> [DATA SUPPLIED]

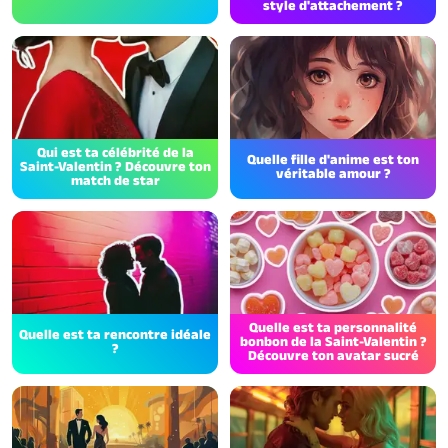
style d'attachement ?
Qui est ta célébrité de la
Quelle fille d'anime est ton
Saint-Valentin ? Découvre ton
véritable amour ?
match de star
Quelle est ta personnalité
Quelle est ta rencontre idéale
bonbon de la Saint-Valentin ?
?
Découvre ton avatar sucré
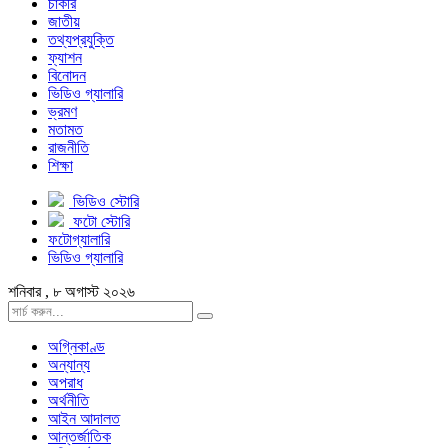
চাকরি
জাতীয়
তথ্যপ্রযুক্তি
ফ্যাশন
বিনোদন
ভিডিও গ্যালারি
ভ্রমণ
মতামত
রাজনীতি
শিক্ষা
ভিডিও স্টোরি
ফটো স্টোরি
ফটোগ্যালারি
ভিডিও গ্যালারি
শনিবার , ৮ অগাস্ট ২০২৬
অগ্নিকাণ্ড
অন্যান্য
অপরাধ
অর্থনীতি
আইন আদালত
আন্তর্জাতিক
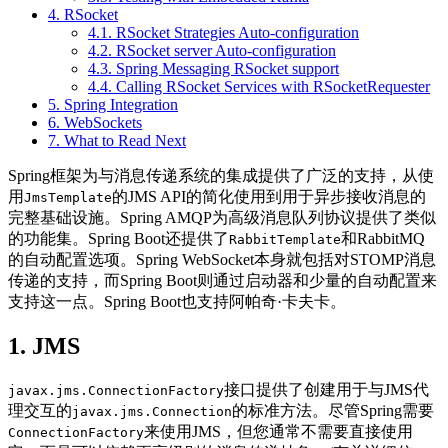
4. RSocket
4.1. RSocket Strategies Auto-configuration
4.2. RSocket server Auto-configuration
4.3. Spring Messaging RSocket support
4.4. Calling RSocket Services with RSocketRequester
5. Spring Integration
6. WebSockets
7. What to Read Next
Spring框架为与消息传递系统的集成提供了广泛的支持，从使
用
的JMS API的简化使用到用于异步接收消息的
JmsTemplate
完整基础设施。Spring AMQP为高级消息队列协议提供了类似
的功能集。Spring Boot还提供了
和RabbitMQ
RabbitTemplate
的自动配置选项。Spring WebSocket本身就包括对STOMP消息
传递的支持，而Spring Boot则通过启动器和少量的自动配置来
支持这一点。Spring Boot也支持阿帕奇·卡夫卡。
1. JMS
接口提供了创建用于与JMS代
javax.jms.ConnectionFactory
理交互的
的标准方法。尽管Spring需要
javax.jms.Connection
来使用JMS，但您通常不需要直接使用
ConnectionFactory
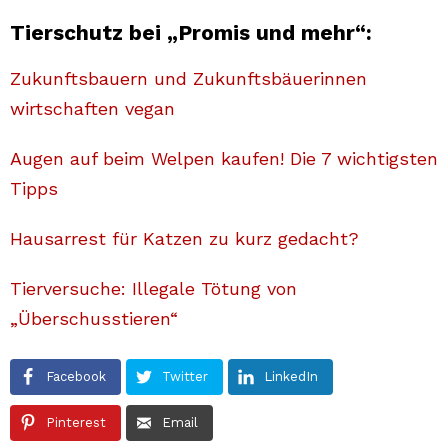
Tierschutz bei „Promis und mehr“:
Zukunftsbauern und Zukunftsbäuerinnen
wirtschaften vegan
Augen auf beim Welpen kaufen! Die 7 wichtigsten
Tipps
Hausarrest für Katzen zu kurz gedacht?
Tierversuche: Illegale Tötung von
„Überschusstieren“
Facebook
Twitter
LinkedIn
Pinterest
Email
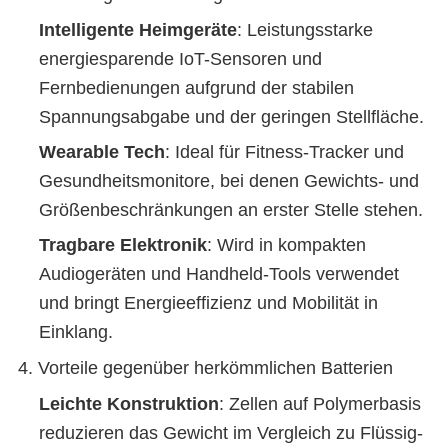
Intelligente Heimgeräte
: Leistungsstarke
energiesparende IoT-Sensoren und
Fernbedienungen aufgrund der stabilen
Spannungsabgabe und der geringen Stellfläche.
Wearable Tech
: Ideal für Fitness-Tracker und
Gesundheitsmonitore, bei denen Gewichts- und
Größenbeschränkungen an erster Stelle stehen.
Tragbare Elektronik
: Wird in kompakten
Audiogeräten und Handheld-Tools verwendet
und bringt Energieeffizienz und Mobilität in
Einklang.
4. Vorteile gegenüber herkömmlichen Batterien
Leichte Konstruktion
: Zellen auf Polymerbasis
reduzieren das Gewicht im Vergleich zu Flüssig-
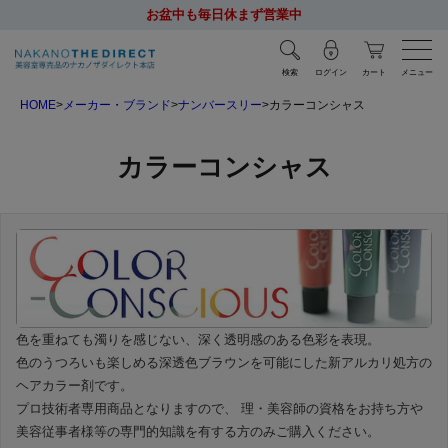
お盆中も毎日休まず営業中
検索
ログイン
カート
メニュー
HOME
メーカー・ブランド
ナンバースリー
カラーコンシャス
カラーコンシャス
色を重ねても濁りを感じない、深く透明感のある色彩を表現。
色のうつろいも楽しめる深透色ブラウンを可能にした新アルカリ処方の
ヘアカラー剤です。
プロ技術者専用商品となりますので、 理・美容師の資格をお持ち方や
美容従事者様等の専門的知識を有する方のみご購入ください。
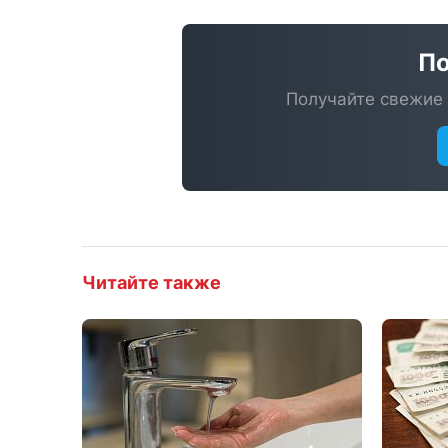
По
Получайте свежие 
Читайте также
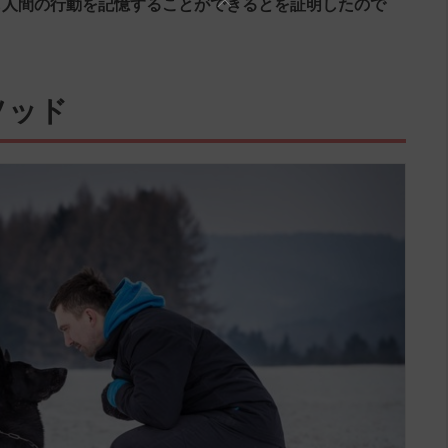
も人間の行動を記憶することができるとを証明したので
メソッド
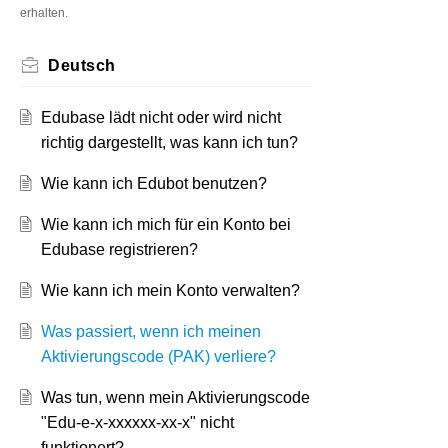
erhalten.
Deutsch
Edubase lädt nicht oder wird nicht
richtig dargestellt, was kann ich tun?
Wie kann ich Edubot benutzen?
Wie kann ich mich für ein Konto bei
Edubase registrieren?
Wie kann ich mein Konto verwalten?
Was passiert, wenn ich meinen
Aktivierungscode (PAK) verliere?
Was tun, wenn mein Aktivierungscode
"Edu-e-x-xxxxxx-xx-x" nicht
funktionert?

> [WORK TO COMPLETE] Which of the lines above contain "Edubase"? Return them all.

> [WRITTEN REPLY]
Edubase lädt nicht oder wird nicht
Edubase registrieren?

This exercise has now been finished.